Hi @adonovan , I respectfully disagree, unless mistaken, #64495 (or gops v0.15.3) fixes doc links for functions but does not fixes doc links for structs.

issue_rename_57559 % gopls version
golang.org/x/tools/gopls v0.15.3
package main

type Foo struct {
}

// Rename does not work for Foo
// struct [Foo] is a nice struct ...

func FuncA() {
}

// Rename works for FuncA
// FuncB is same as [FuncA].
func FuncB() {
}

Above code is available at https://github.com/thomaspeugeot/issue_rename_57559

adonovan commented 6 months ago

I respectfully disagree, unless mistaken, https://github.com/golang/go/issues/64495 (or gops v0.15.3) fixes doc links for functions but does not fixes doc links for structs.

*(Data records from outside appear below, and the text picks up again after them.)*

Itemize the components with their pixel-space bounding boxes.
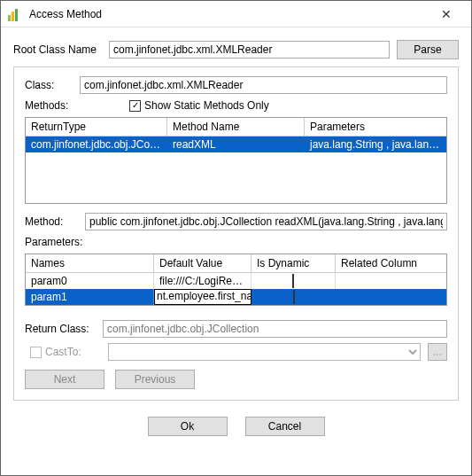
next-button: Next — [25, 370, 104, 389]
col-methodname[interactable]: Method Name — [167, 118, 305, 137]
content-area: Root Class Name Parse Class: Methods: ✓ … — [1, 27, 471, 475]
parameters-table[interactable]: Names Default Value Is Dynamic Related C… — [25, 254, 447, 306]
cancel-button[interactable]: Cancel — [245, 417, 325, 436]
close-icon[interactable]: ✕ — [429, 7, 464, 21]
root-class-input[interactable] — [109, 41, 390, 59]
param-row[interactable]: param0 file:///C:/LogiReport... — [26, 273, 446, 289]
castto-select — [108, 343, 421, 361]
method-label: Method: — [25, 215, 78, 228]
col-returntype[interactable]: ReturnType — [26, 118, 167, 137]
col-related[interactable]: Related Column — [336, 254, 446, 273]
dynamic-checkbox[interactable] — [293, 290, 295, 304]
default-value-editor[interactable]: nt.employee.first_name — [154, 289, 251, 305]
parameters-label: Parameters: — [25, 236, 447, 248]
root-class-label: Root Class Name — [13, 43, 102, 56]
class-input[interactable] — [80, 76, 447, 94]
previous-button: Previous — [115, 370, 195, 389]
window-title: Access Method — [29, 8, 429, 20]
methods-row[interactable]: com.jinfonet.jdbc.obj.JCollec... readXML… — [26, 137, 446, 152]
methods-table[interactable]: ReturnType Method Name Parameters com.ji… — [25, 117, 447, 204]
return-class-input — [103, 320, 447, 338]
param-row[interactable]: param1 nt.employee.first_name — [26, 289, 446, 305]
parse-button[interactable]: Parse — [397, 40, 459, 59]
castto-checkbox[interactable]: CastTo: — [30, 346, 101, 358]
access-method-dialog: Access Method ✕ Root Class Name Parse Cl… — [0, 0, 472, 476]
col-parameters[interactable]: Parameters — [305, 118, 446, 137]
col-default[interactable]: Default Value — [154, 254, 251, 273]
castto-browse-button: ... — [428, 343, 447, 361]
methods-label: Methods: — [25, 99, 122, 112]
main-panel: Class: Methods: ✓ Show Static Methods On… — [13, 66, 459, 401]
castto-label: CastTo: — [45, 346, 81, 358]
dynamic-checkbox[interactable] — [292, 274, 294, 288]
show-static-label: Show Static Methods Only — [144, 99, 269, 112]
col-dynamic[interactable]: Is Dynamic — [251, 254, 336, 273]
col-names[interactable]: Names — [26, 254, 154, 273]
show-static-checkbox[interactable]: ✓ Show Static Methods Only — [129, 99, 269, 112]
titlebar: Access Method ✕ — [1, 1, 471, 27]
app-icon — [8, 7, 22, 21]
root-class-row: Root Class Name Parse — [13, 40, 459, 59]
method-input[interactable] — [85, 213, 447, 230]
class-label: Class: — [25, 79, 73, 91]
return-class-label: Return Class: — [25, 323, 96, 335]
ok-button[interactable]: Ok — [148, 417, 228, 436]
dialog-footer: Ok Cancel — [13, 408, 459, 447]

I just tested gopls@master on this program:

// The Foo type is used with [Bar].
type Foo struct {}

// func Bar uses [Foo].
func Bar(Foo) {}

and was able to rename both Foo and Bar, and observe both the ordinary and the doc-link (bracketed) references change consistently.

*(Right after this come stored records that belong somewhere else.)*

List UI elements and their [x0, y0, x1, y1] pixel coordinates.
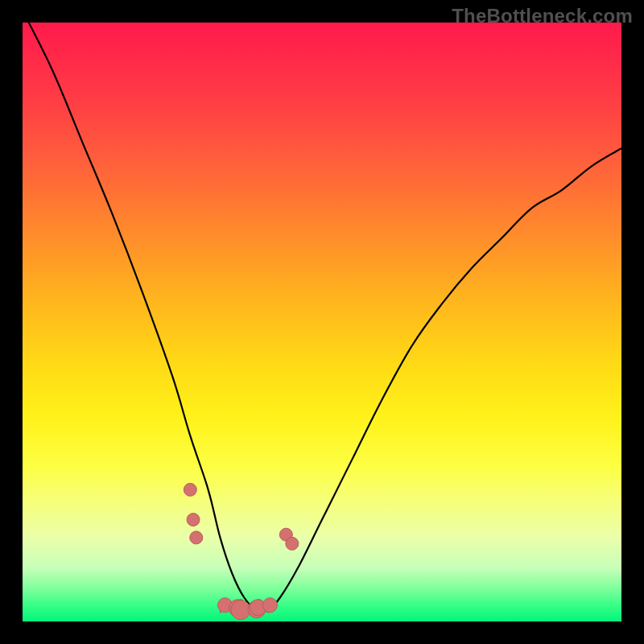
data-markers — [184, 483, 298, 619]
main-curve — [23, 23, 621, 611]
svg-point-7 — [231, 601, 250, 620]
chart-frame: TheBottleneck.com — [0, 0, 644, 644]
plot-area — [23, 23, 621, 621]
svg-point-0 — [184, 483, 196, 496]
curve-svg — [23, 23, 621, 621]
svg-point-4 — [286, 537, 299, 550]
svg-point-1 — [187, 514, 200, 526]
svg-point-10 — [262, 598, 277, 613]
svg-point-2 — [190, 531, 203, 544]
watermark-text: TheBottleneck.com — [452, 5, 633, 27]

thomaspeugeot commented 6 months ago

Indeed, it works in the above case, but it does not work when [Foo] is in a standalone comment, as in the last line of the code below

// The Foo type is used with [Bar].
type Foo struct{}

// func Bar uses [Foo].
func Bar(Foo) {}

// some comment about [Foo]

https://github.com/golang/go/assets/10234087/b39abddb-032b-4f28-ac9e-11cfe8dd38fc

adonovan commented 6 months ago

A free-standing comment is not a doc comment: it never appears in go doc, or in gopls' Hover output, and it isn't subject to reformatting when you save the file. So I think this is working as intended.

thomaspeugeot commented 6 months ago

Ouh la la...., I had never realized that there was two classes of comments, the doc comment and the free standing comments.

Sorry to bother but why not subject doc-like link in free-standing comments to gopls' renaming ?

Those comments are not exported by go doc but they deserve as much care. When they contain references to identifiers and one is renamed, they loose their consistency. IMHO, adding free-standing comments to the renaming net would improve code maintainability.

adonovan commented 6 months ago

Sorry to bother but why not subject doc-like link in free-standing comments to gopls' renaming ?

Because they are not doc comments, as defined by the first line of https://golang.org/doc/comment, so they are not subjected to the same rules by tools such as gofmt, go/doc/comment, and gopls.

mvdan commented 6 months ago

@adonovan it's worth noting that doc links in freestanding comments do work when using go-to-definition, and I rely on that on a weekly basis for e.g. freestanding notes that document quirks about the code. I hope that go-to-definition working in those cases is not by accident, and I would have assumed that renaming would also handle them for the sake of consistency, given that gopls does seem to understand they are doc links in some way.

thomaspeugeot commented 6 months ago

@adonovan , BTW, renaming of field does not seem to work.

https://github.com/golang/go/assets/10234087/a2bb8030-ed38-4cbd-9998-e12b7650e3bf

adonovan commented 6 months ago

renaming of field does not seem to work.'

Again, working as intended: doc links never refer to fields, only to packages, package-level declarations, and methods.

adonovan commented 6 months ago

After discussion, reopening as a narrower request to rename doc links in non-doc comments too (by analogy with Hover and Documentation, which support doc links in non-doc comments).